No description has been provided for this image

# Add regression line
# plot the data
plt.style.use('seaborn-v0_8')
plt.figure(figsize=(10, 6))
plt.plot(n_seaice_grouped['Extent'], label='Arctic Ics Extent', color='black')
plt.xlabel('Year')
plt.ylabel('Ice Extent')
plt.title('Arctic Sea Ice Extent', fontsize=20)
plt.legend()

# Add regression line
z = np.polyfit(n_seaice_grouped.index, n_seaice_grouped['Extent'], 1)
p = np.poly1d(z)
plt.plot(n_seaice_grouped.index, p(n_seaice_grouped.index), "b-")
plt.show()

Antarctic¶

# if the data is not available, download it

# check the files in the Datasets directory
path = pathlib.Path("Datasets")
files = [file.name for file in path.iterdir()]
if "S_seaice_extent_daily_v3.0.csv" in files:
    print("The data is available")
else:
    # read the data
    url = "https://noaadata.apps.nsidc.org/NOAA/G02135/south/daily/data/S_seaice_extent_daily_v3.0.csv"
    r = requests.get(url)
    with open("Datasets/S_seaice_extent_daily_v3.0.csv", "wb") as f:
        f.write(r.content)

s_seaice = pd.read_csv ('Datasets/S_seaice_extent_daily_v3.0.csv', header=0)

s_seaice.head()

	Year	Month	Day	Extent	Missing	Source Data
0	YYYY	MM	DD	10^6 sq km	10^6 sq km	Source data product web sites: http://nsidc.o...
1	1978	10	26	17.624	0.000	['/ecs/DP1/PM/NSIDC-0051.001/1978.10.26/nt_19...
2	1978	10	28	17.803	0.000	['/ecs/DP1/PM/NSIDC-0051.001/1978.10.28/nt_19...
3	1978	10	30	17.670	0.000	['/ecs/DP1/PM/NSIDC-0051.001/1978.10.30/nt_19...
4	1978	11	01	17.527	0.000	['/ecs/DP1/PM/NSIDC-0051.001/1978.11.01/nt_19...

# Name of the columns
s_seaice.columns

Index(['Year', ' Month', ' Day', '     Extent', '    Missing', ' Source Data'], dtype='object')

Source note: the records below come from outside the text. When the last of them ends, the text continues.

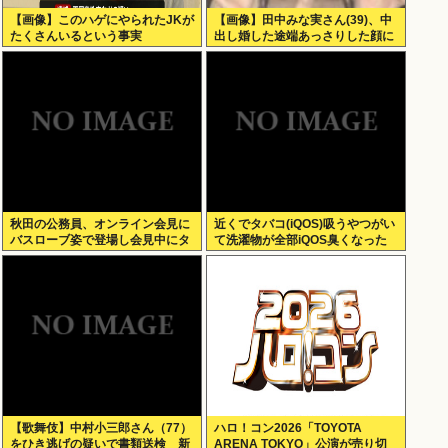
【画像】このハゲにやられたJKが
【画像】田中みな実さん(39)、中
たくさんいるという事実
出し婚した途端あっさりした顔に
なる
秋田の公務員、オンライン会見に
近くでタバコ(iQOS)吸うやつがい
バスローブ姿で登場し会見中にタ
て洗濯物が全部iQOS臭くなった
バコを吸う←あのさあ！
【歌舞伎】中村小三郎さん（77）
ハロ！コン2026「TOYOTA
をひき逃げの疑いで書類送検 新
ARENA TOKYO」公演が売り切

# Dropping the cloumn (Soure Data)
s_seaice_clean = (s_seaice
                  .drop([' Source Data'], axis =1)
                  .drop([0], axis=0))
s_seaice_clean.head()

	Year	Month	Day	Extent
1	1978	10	26	17.624
2	1978	10	28	17.803
3	1978	10	30	17.670
4	1978	11	01	17.527
5	1978	11	03	17.486

# Shape of the data
s_seaice_clean.shape

(14905, 5)

# Types of the data 
s_seaice_clean.dtypes

Year           object
 Month         object
 Day           object
     Extent    object
    Missing    object
dtype: object

# Change the Year, Month and Day columns to integers
s_seaice_clean['Year'] = s_seaice_clean['Year'].astype(int)
s_seaice_clean['Month'] = s_seaice_clean[' Month'].astype(int)
s_seaice_clean['Day'] = s_seaice_clean[' Day'].astype(int)
s_seaice_clean['Extent'] = s_seaice_clean['     Extent'].astype(float)
s_seaice_clean['Missing'] = s_seaice_clean['    Missing'].astype(float)
s_seaice_clean =(s_seaice_clean
                 .drop([' Month'], axis=1)
                 .drop([' Day'], axis=1)
                 .drop(['     Extent'], axis=1)
                 .drop(['    Missing'], axis=1))
s_seaice_clean['Date'] = pd.to_datetime(s_seaice_clean[['Year', 'Month', 'Day']])
s_seaice_clean.head()

	Year	Month	Day	Extent	Date
1	1978	10	26	17.624	1978-10-26
2	1978	10	28	17.803	1978-10-28
3	1978	10	30	17.670	1978-10-30
4	1978	11	1	17.527	1978-11-01
5	1978	11	3	17.486	1978-11-03

s_seaice_grouped = s_seaice_clean.groupby(['Year']).mean()
s_seaice_grouped.tail()

# plot 

	Month	Day	Extent	Missing	Date
Year
2020	6.513661	15.756831	11.602402	0.000000	2020-07-01 12:00:00.000000000
2021	6.526027	15.720548	11.578682	0.000000	2021-07-02 00:00:00.000000000
2022	6.526027	15.720548	10.726003	0.000000	2022-07-01 23:59:59.999999744
2023	6.526027	15.720548	9.852699	0.000164	2023-07-02 00:00:00.000000000
2024	1.415094	14.132075	3.199000	0.004472	2024-01-27 00:00:00.000000000

yearMin = s_seaice_grouped.index.min()
yearMax = s_seaice_grouped.index.max()
print(yearMin)
print(yearMax)

1978
2024

# remove 1978 and 2024

s_seaice_grouped = s_seaice_grouped.drop([yearMin, yearMax])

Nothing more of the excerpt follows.